> Action item
Scan the entries below for the word "yedek". Copy out every line in which it occurs.

━━ Provided records

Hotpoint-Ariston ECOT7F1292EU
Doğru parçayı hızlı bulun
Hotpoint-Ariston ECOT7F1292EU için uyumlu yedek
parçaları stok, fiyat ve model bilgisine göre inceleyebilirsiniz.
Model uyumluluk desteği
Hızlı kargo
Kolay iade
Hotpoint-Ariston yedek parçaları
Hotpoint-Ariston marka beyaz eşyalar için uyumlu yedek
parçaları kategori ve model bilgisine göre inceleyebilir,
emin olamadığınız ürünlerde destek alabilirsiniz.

━━━━

> Answer to the problem
Hotpoint-Ariston ECOT7F1292EU için uyumlu yedek
Hotpoint-Ariston yedek parçaları
Hotpoint-Ariston marka beyaz eşyalar için uyumlu yedek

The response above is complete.